We have the same problem and we are running VMware.
http://www.starwindsoftware.com/forums/ ... t2319.html
Due by this total data inaccessible issue when the HA nodes are being resynced for whatever reason, we have to take the Starwind HA out of our production environment until Starwind realize and fix this deadly problem.
This issue should be pretty easy to reduplicate in their Lab. Just setup two nodes in HA and one ESX or XenServer. After the HA is setup and get a few VMs running on the HA target, pull the power off all there boxes and power them back up. The issue should be appeared when the HA needs resync.

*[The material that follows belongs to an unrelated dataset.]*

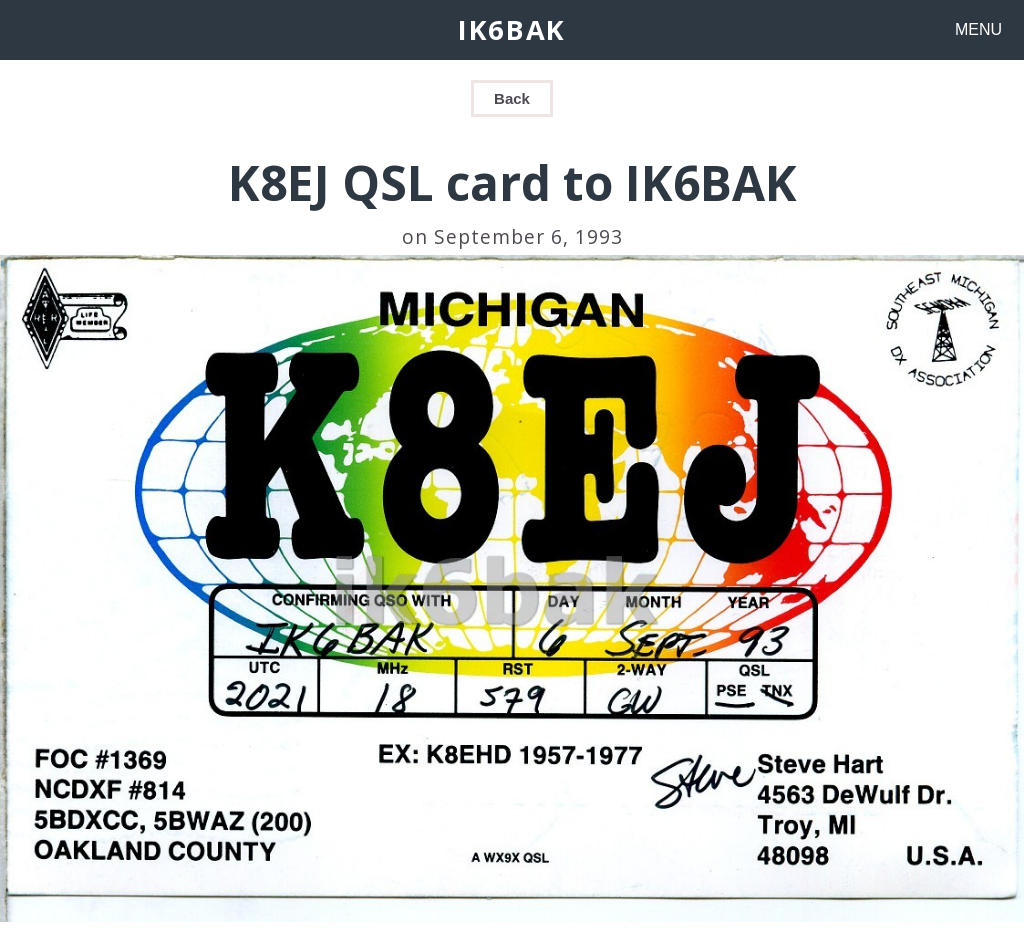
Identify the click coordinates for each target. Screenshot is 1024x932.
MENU (978, 29)
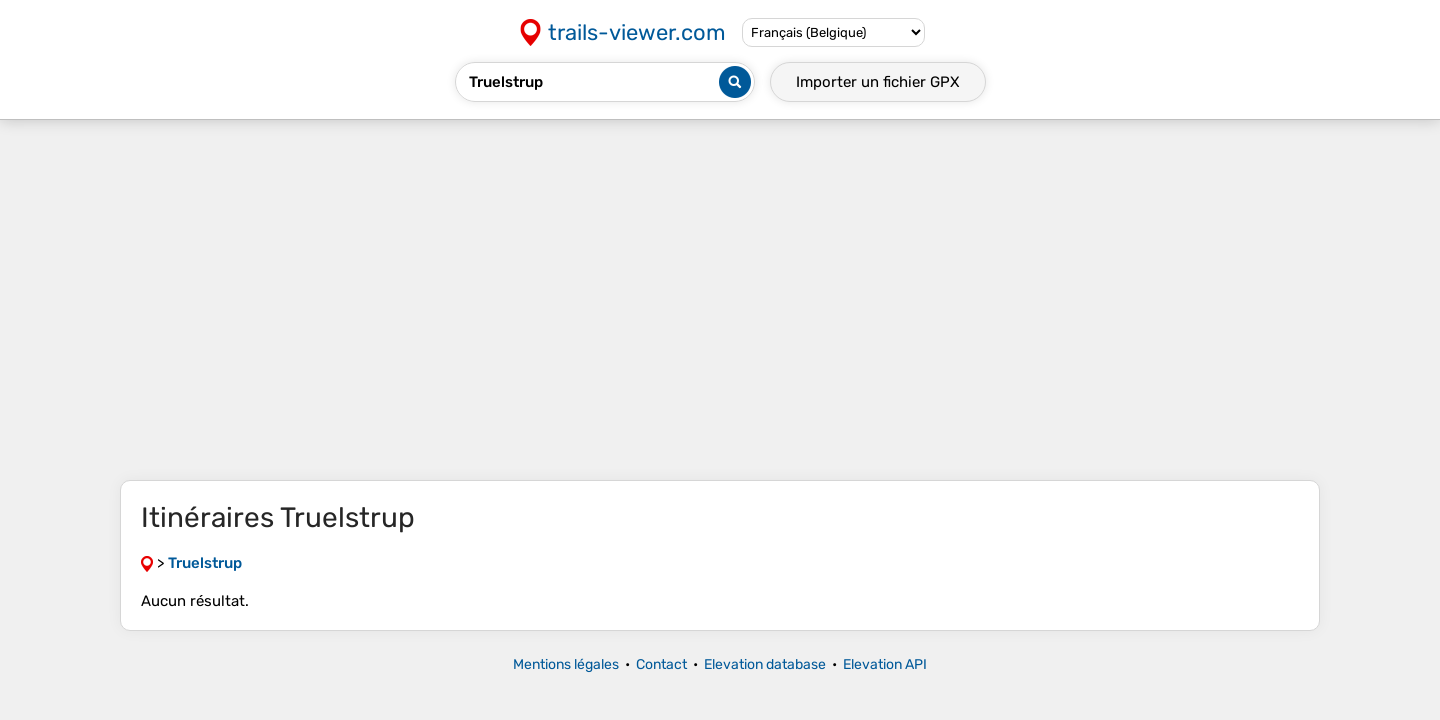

The issue is the initiator can connect and see the LUN in the HA target that is being synced but you can't read or write to it until the full sync is done. If you have couple hundred Gig data, you just wait a few hours. If you have over 10 TB data such as a data center, you are dead in the water in this scenario.
The other thing we discovered that even more deadly than the wait time to restore data access. If your HA nodes loss power all together at the same time, you probably don't care which node has the most up to date data. In our last total power failure, the HA nodes did not go down together because one of the node is on a bigger UPS unit. That node ran the other 10 more minutes and we did not know that until the remaining UPS ran out of juice and cut the power on the remaining node. An hour later when the power restored, we powered back up everything and find out the VMs won't start because of the iSCSI targets are inaccessible. We pretty much did the same thing like you did - Resynced the HA images. The software did not told us that the second node has more recent data. We end up synced the image from the first node (the node lose power 1st) into the second node (the node lose power 10 minutes after). 10 minutes data loss on a 50 VMs with Exchange servers and SQL servers is a disaster. I just wish the software should alert us that the last data read/write on the image file on the first node was 21:23pm and the data read/write on the image file on the second node was 21:35pm. Are you sure want to syn the 2nd node image from the 1st image???? Maybe the software just simply tell me the data in second node has 132 thousand transactions more than the first node. Either way should prevent me to make such mistake. We figured out this error by look up the UPS event log a day later. Pretty sadly.
The StarWind software needs more reliable way to handle the failure recovery in HA setup. We just cross our fingers to see when this will happen.